## Exercise
Would you work out how many of the lines below hold "totale" and reply with nothing but the number?

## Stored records

# # # #

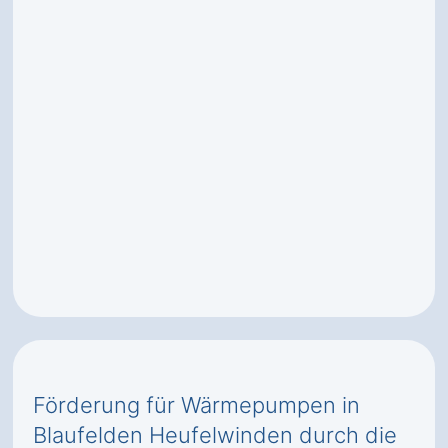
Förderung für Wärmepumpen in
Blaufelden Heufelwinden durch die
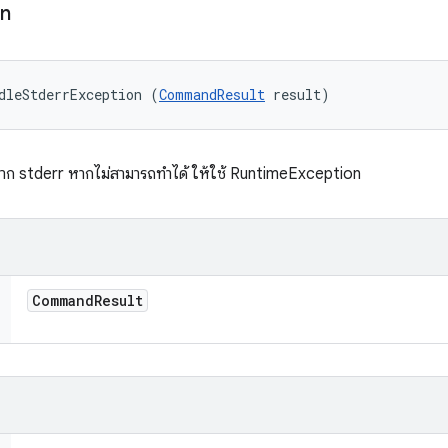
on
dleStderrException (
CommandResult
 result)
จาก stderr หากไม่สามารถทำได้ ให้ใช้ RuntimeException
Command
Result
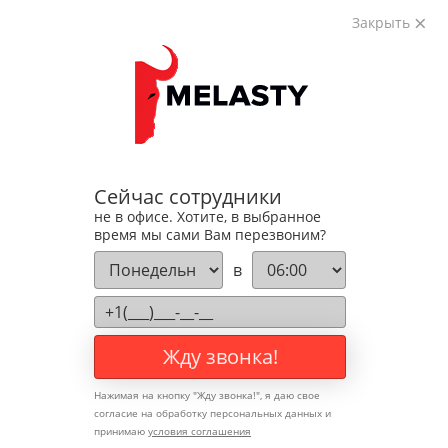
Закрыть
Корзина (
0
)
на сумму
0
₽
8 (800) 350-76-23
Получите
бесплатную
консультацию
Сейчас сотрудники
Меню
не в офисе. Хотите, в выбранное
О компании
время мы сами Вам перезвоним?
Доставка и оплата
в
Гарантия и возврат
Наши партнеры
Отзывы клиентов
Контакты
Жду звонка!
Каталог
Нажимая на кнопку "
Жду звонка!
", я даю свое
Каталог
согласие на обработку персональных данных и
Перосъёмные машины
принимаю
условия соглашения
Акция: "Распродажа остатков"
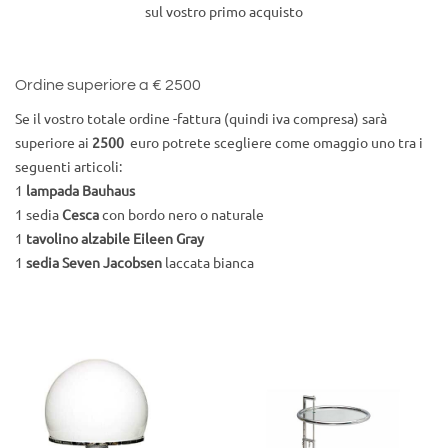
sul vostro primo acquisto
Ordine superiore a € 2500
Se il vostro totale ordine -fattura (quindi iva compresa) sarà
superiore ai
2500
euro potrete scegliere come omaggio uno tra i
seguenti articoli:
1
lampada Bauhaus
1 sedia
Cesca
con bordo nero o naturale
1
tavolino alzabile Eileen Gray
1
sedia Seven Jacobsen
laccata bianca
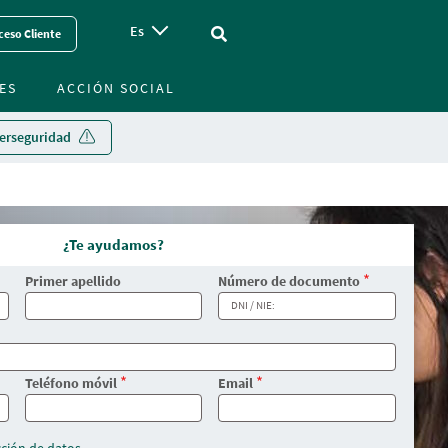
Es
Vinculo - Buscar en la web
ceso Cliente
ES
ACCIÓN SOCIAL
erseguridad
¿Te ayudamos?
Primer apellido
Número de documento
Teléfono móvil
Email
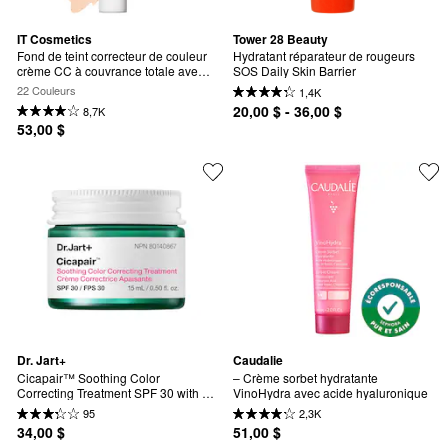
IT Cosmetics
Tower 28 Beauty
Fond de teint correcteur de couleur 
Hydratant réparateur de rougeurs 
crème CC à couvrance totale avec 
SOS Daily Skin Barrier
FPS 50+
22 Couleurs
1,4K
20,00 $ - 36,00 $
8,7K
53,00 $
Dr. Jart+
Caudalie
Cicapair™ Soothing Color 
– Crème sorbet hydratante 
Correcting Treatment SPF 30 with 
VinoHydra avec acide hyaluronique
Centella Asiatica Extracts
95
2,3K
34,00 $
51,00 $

# # # #

## Answer box
2